ClaimID goes social

ClaimID has announced new feature: contacts (see also Fred’s blog post). This makes ClaimID, originally an elegant service for keeping and verifying links about oneself, a social network a bit like LinkedIn, Orkut, Myspace… The big difference is, that to connect with someone, he does not have to be a ClaimID user, he just needs to have an OpenID. This makes the social network possibly very open, depending on the OpenID adoption.

I have always wanted this kind of openness in social networks. I thought that FOAF will eventually evolve in this kind of network (I even wrote a scraper transforming LinkedIn account data into FOAF). Now I have to admit, that maybe ClaimID’s approach is more user friendly and also more secure and verified (after all, anyone can write FOAF about anyone, but stealing OpenID is difficult).

The only disadvantage compared to FOAF distributed files is the little lock-in. In ClaimID, you don’t have to lock yourself or your contacts in the service, but you still lock the relationships in. If one day ClaimID disappears, so will the relationships. Even worse, if you want to build similar competing service, although both will be open to all OpenID users, the relationships will never mix-every user will have some of them in one service and other ones in the other service never seeing them all at once.

XFN solves the problem a bit. Still I think marking the relationships with FOAF and RDFa would make the service even more transparent, allowing anyone to make SPARQL queries over the social network and possibly several social networks following the same approach, making the social networks part of the semantic web.

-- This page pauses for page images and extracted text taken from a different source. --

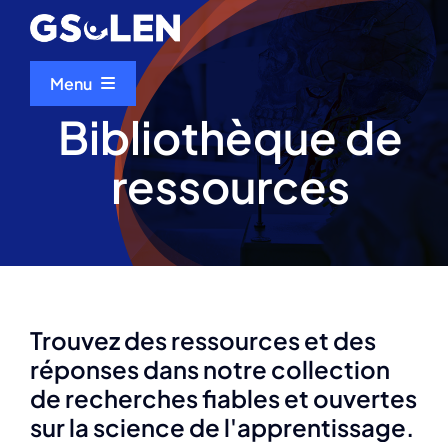
Skip
to
content
Menu
Bibliothèque de
Accueil
ressources
À propos de nous
Evénements
Trouvez des ressources et des
Bibliothèque de ressources
réponses dans notre collection
de recherches fiables et ouvertes
Scientifique du mois
sur la science de l'apprentissage.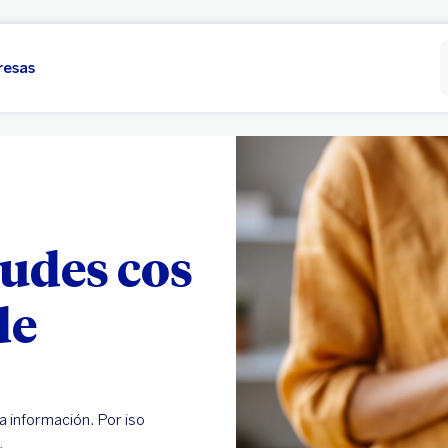
resas
audes cos
de
a información. Por iso
.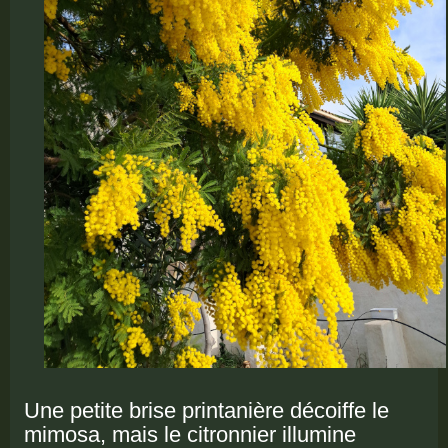
Une petite brise printanière décoiffe le
mimosa, mais le citronnier illumine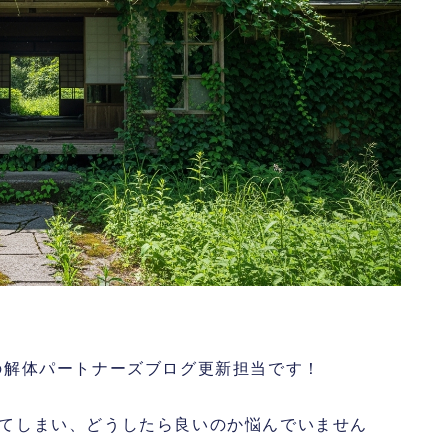
の解体パートナーズブログ更新担当です！
てしまい、どうしたら良いのか悩んでいません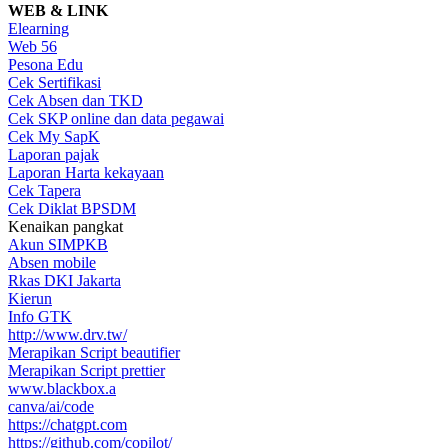
WEB & LINK
Elearning
Web 56
Pesona Edu
Cek Sertifikasi
Cek Absen dan TKD
Cek SKP online dan data pegawai
Cek My SapK
Laporan pajak
Laporan Harta kekayaan
Cek Tapera
Cek Diklat BPSDM
Kenaikan pangkat
Akun SIMPKB
Absen mobile
Rkas DKI Jakarta
Kierun
Info GTK
http://www.drv.tw/
Merapikan Script beautifier
Merapikan Script prettier
www.blackbox.a
canva/ai/code
https://chatgpt.com
https://github.com/copilot/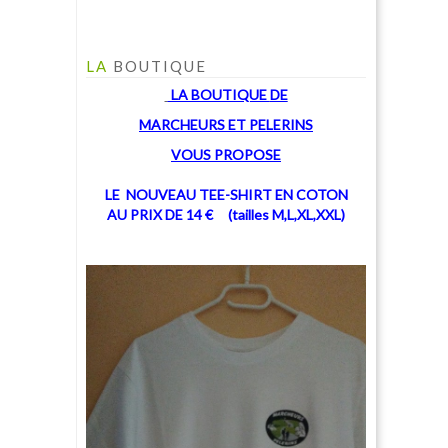
LA
BOUTIQUE
LA BOUTIQUE
DE
MARCHEU
RS ET PELERINS
V
OUS PROPOSE
LE NOUVEAU TEE-SHIRT EN COTON
AU PRIX DE 14 € (tailles M,L,XL,XXL)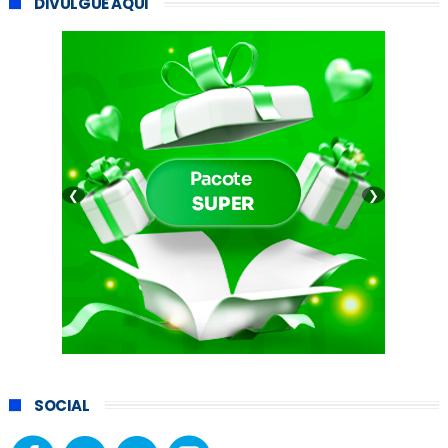
DIVULGUE AQUI
❮
❯
SOCIAL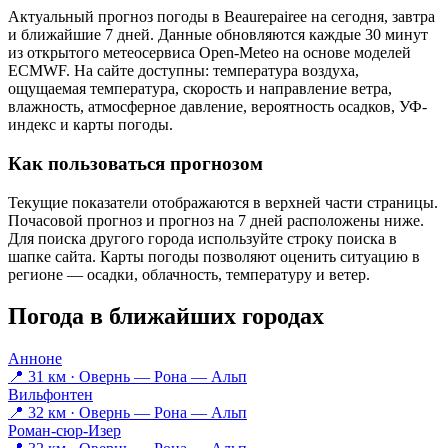
Актуальный прогноз погоды в Beaurepaireе на сегодня, завтра
и ближайшие 7 дней. Данные обновляются каждые 30 минут
из открытого метеосервиса Open-Meteo на основе моделей
ECMWF. На сайте доступны: температура воздуха,
ощущаемая температура, скорость и направление ветра,
влажность, атмосферное давление, вероятность осадков, УФ-
индекс и карты погоды.
Как пользоваться прогнозом
Текущие показатели отображаются в верхней части страницы.
Почасовой прогноз и прогноз на 7 дней расположены ниже.
Для поиска другого города используйте строку поиска в
шапке сайта. Карты погоды позволяют оценить ситуацию в
регионе — осадки, облачность, температуру и ветер.
Погода в ближайших городах
Анноне
📍 31 км · Овернь — Рона — Альп
Вильфонтен
📍 32 км · Овернь — Рона — Альп
Роман-сюр-Изер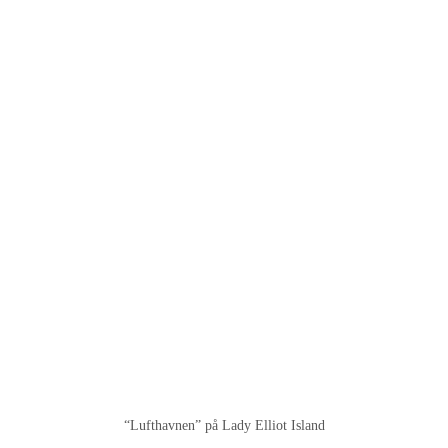
“Lufthavnen” på Lady Elliot Island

Even without FOAF/RDFa integration, ClaimID seems like a very good social network offering. The problem is, most of the people I know, don’t use OpenID, so my ClaimID will stay contact-less until OpenID goes massive in this part of the world. Considering most of my friends are only recently discovering LinkedIn and using it as their first social network, this might take a long time. Or does the sudden interest in LinkedIn among my peers have something to do with the actual situational relevance as most of them are now (like me) graduating and starting careers?